Advertisement

Scott Brown Tries To Make Himself The Victim After Harassment Accusation

Former Massachusetts Senator Scott Brown (R) CREDIT: AP Photo/Matt Rourke
Former Massachusetts Senator Scott Brown (R) CREDIT: AP Photo/Matt Rourke

On Tuesday, former Fox News host Andrea Tantaros filed a lawsuit claiming that she was sexually harassed by multiple people while at that job, including Roger Ailes and Bill O’Reilly, both men who have dealt with (or are dealing with) lawsuits from other women. She also claims she was harassed by guests who appeared on the show, including former Massachusetts Senator Scott Brown (R).

By Wednesday, Brown was defending himself from the allegations and implying that he is the real victim.

soundcloud

In her lawsuit, Tantaros claims that when Brown appeared on Outnumbered, he made “a number of sexually inappropriate comments” to her on set and then later in the cafeteria put his hands on her lower waist. None of her claims related to something that happened on air.

Advertisement

On the “Bernie and Sid Show” on 77 WABC Radio in New York City, Brown said that in that segment, however, it was Tantaros who made him uncomfortable, not the other way around.

In the Outnumbered segment, Tantaros asked Scott Brown about posing nude for Cosmo in 1982 and the hosts proceeded to tease him about it. “Not only is she inquiring about me and what I did when I was 22 years old…I was very uncomfortable with her line of badgering with me.”

He later added, “I’m pissed, I’m a little flabbergasted” to be named in the lawsuit.

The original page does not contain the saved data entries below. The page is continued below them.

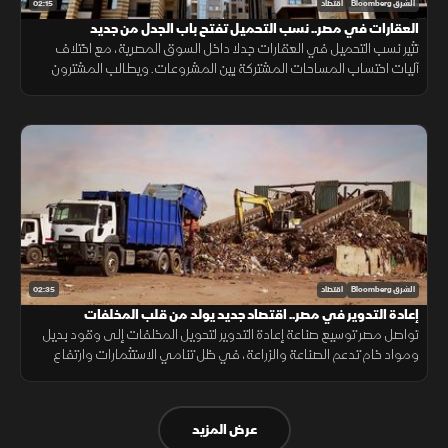
02:15
الشرق Bloomberg
اقتصاد
العقارات في مصر.. نسب التحميل تفتح باب الجدل من جديد
تثير نسب التحميل في العقارات جدلا داخل السوق المصرية، مع اختلاف
آليات احتساب المساحات المشتركة بين المشروعات. ويطالب المشترون
بمزيد من الشفافية عن المساحة الصافية قبل التعاقد، بما يضمن وضوح
التكلفة.
02:35
الشرق Bloomberg
اقتصاد
إعادة التدوير في مصر.. اقتصاد جديد يولد من قلب المخلفات
تواصل مصر توسيع صناعة إعادة التدوير لتحويل المخلفات إلى وقود بديل
ومواد خام تدعم الصناعة والزراعة، في ظل تنامي الاستثمارات وارتفاع
الطلب على حلول أقل تكلفة وأكثر استدامة.
عرض المزيد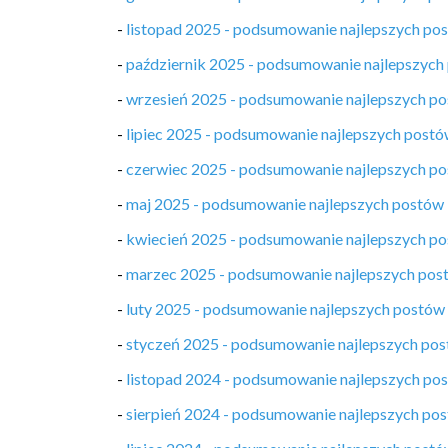
-
listopad 2025 - podsumowanie najlepszych po
-
październik 2025 - podsumowanie najlepszych
-
wrzesień 2025 - podsumowanie najlepszych p
-
lipiec 2025 - podsumowanie najlepszych post
-
czerwiec 2025 - podsumowanie najlepszych p
-
maj 2025 - podsumowanie najlepszych postów
-
kwiecień 2025 - podsumowanie najlepszych p
-
marzec 2025 - podsumowanie najlepszych pos
-
luty 2025 - podsumowanie najlepszych postów
-
styczeń 2025 - podsumowanie najlepszych po
-
listopad 2024 - podsumowanie najlepszych po
-
sierpień 2024 - podsumowanie najlepszych po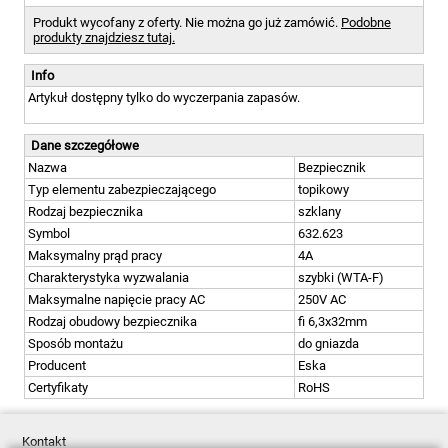
Produkt wycofany z oferty. Nie można go już zamówić.
Podobne
produkty znajdziesz tutaj.
Info
Artykuł dostępny tylko do wyczerpania zapasów.
Dane szczegółowe
Nazwa
Bezpiecznik
Typ elementu zabezpieczającego
topikowy
Rodzaj bezpiecznika
szklany
Symbol
632.623
Maksymalny prąd pracy
4A
Charakterystyka wyzwalania
szybki (WTA-F)
Maksymalne napięcie pracy AC
250V AC
Rodzaj obudowy bezpiecznika
fi 6,3x32mm
Sposób montażu
do gniazda
Producent
Eska
Certyfikaty
RoHS
Kontakt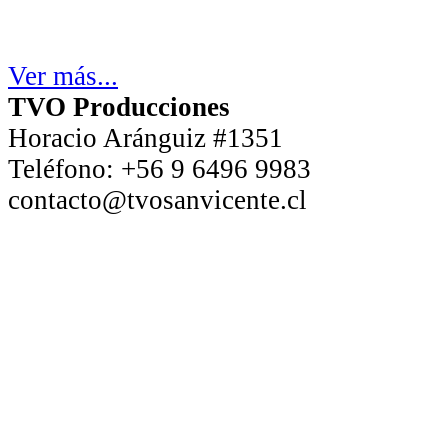
Ver más...
TVO Producciones
Horacio Aránguiz #1351
Teléfono:
+56 9 6496 9983
contacto@tvosanvicente.cl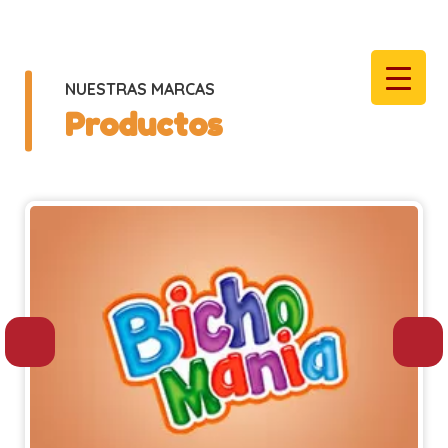
NUESTRAS MARCAS
Productos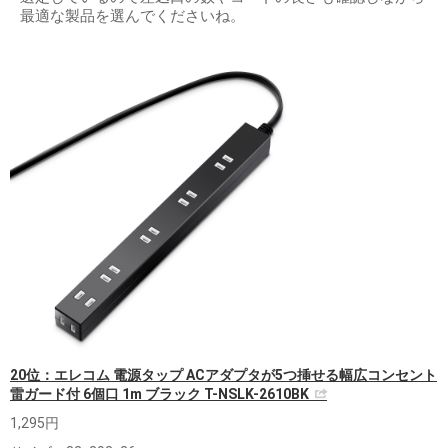
最適な製品を選んでくださいね。
20位：エレコム 電源タップ ACアダプタが5つ挿せる幅広コンセント
雷ガード付 6個口 1m ブラック T-NSLK-2610BK
1,295円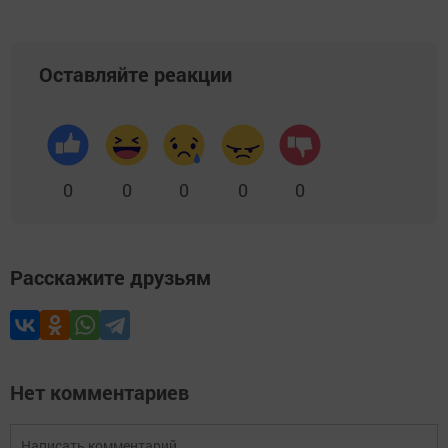
Оставляйте реакции
0
0
0
0
0
Расскажите друзьям
Нет комментариев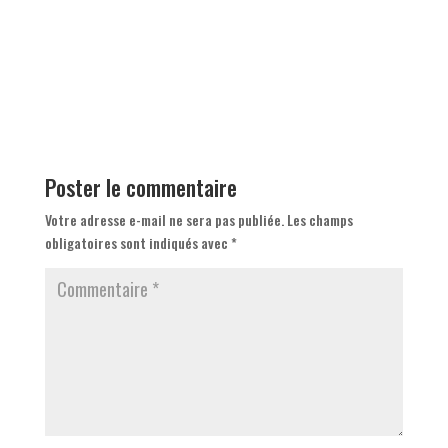
Poster le commentaire
Votre adresse e-mail ne sera pas publiée.
Les champs
obligatoires sont indiqués avec
*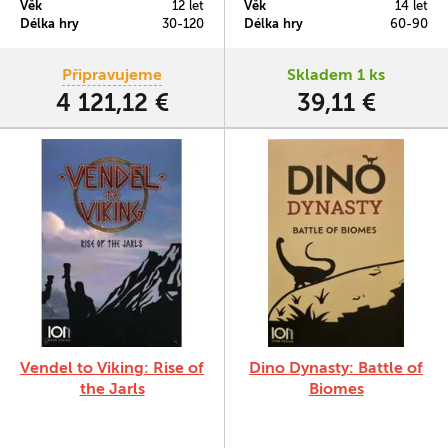
Věk
12 let
Věk
14 let
do hry přinese zase o kousek víc
Délka hry
30-120
Délka hry
60-90
dobrodružství. Rozšíření
obsahuje celkem 50 nových
karet artefaktů (30) a předmětů
Připravujeme
Skladem 1 ks
(20), 2 nové lokality a 1
4 121,12 €
39,11 €
aktualizovanou lokalitu.
Vendel to Viking: Rise of
Dino Dynasty: Battle of
the Jarls
Biomes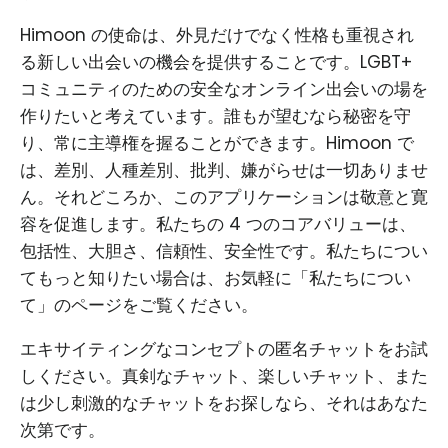
Himoon の使命は、外見だけでなく性格も重視され
る新しい出会いの機会を提供することです。LGBT+
コミュニティのための安全なオンライン出会いの場を
作りたいと考えています。誰もが望むなら秘密を守
り、常に主導権を握ることができます。Himoon で
は、差別、人種差別、批判、嫌がらせは一切ありませ
ん。それどころか、このアプリケーションは敬意と寛
容を促進します。私たちの 4 つのコアバリューは、
包括性、大胆さ、信頼性、安全性です。私たちについ
てもっと知りたい場合は、お気軽に「私たちについ
て」のページをご覧ください。
エキサイティングなコンセプトの匿名チャットをお試
しください。真剣なチャット、楽しいチャット、また
は少し刺激的なチャットをお探しなら、それはあなた
次第です。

And he implied that Tantaros’ line of questioning about his nude spread indicates that no harassment occurred. “Tapes don’t lie, and it’s right there for everybody to see how it went. That show, she was so upset, boy you wouldn’t know it by the way she’s kind of badgering and poking fun of me and my past.”

Advertisement

He also said Tantaros never told him that he had made her uncomfortable. The vast majority of harassment victims never say anything about their experiences.

Brown also dismissed the claims by saying that if he had done what is alleged, he would have faced immediate consequences at Fox.

“This allegedly happened a year ago,” he said. “Since then I’ve not only signed a new contract [with Fox], got a raise, I’m on almost every day… I had [Fox executive] Bill Shine call my house yesterday and say, ‘Listen, you’re one of our best employees.’”

“I would have been fired immediately if I had done anything,” he added.

That’s not what women have said about the culture at Fox, however. In her lawsuit against Roger Ailes alleging sexual harassment, former Fox News host Gretchen Carlson claims that she was harassed by coworker Steve Doocy but when she complained about what happened, she was the one who was penalized for it.

Tantaros similarly claims that she told Bill Shine, who is one of the people who has since been promoted to take over for Ailes after he was ousted, about the harassment she faced from Ailes but he told her to “let this one go.” In the end she says she was removed from the air in retaliation for complaining.

Advertisement

Another former on-air employee, Rudi Bakhtiar, has claimed that after she rejected sexual advances from colleague Brian Wilson, she was told to report the incident to human resources and then subsequently fired.

Brown also defended himself on Wednesday by saying that he couldn’t have harassed Tantaros because it would have occurred in front of 25 other people on set — all of the technicians who make the shows run — and nearly 100 people in the cafeteria. But if these women’s stories are to be believed, Fox created a permissive environment in which it was known that women were harassed without consequence.

The radio hosts, for their part, cast Tantaros as a liar, saying she had claimed to date guitarist David Navarro, which he denied. They also argued that Brown is an “easy target” because he’s a “good looking” and “friendly guy.”

One called the lawsuit “the worst kind of slander.”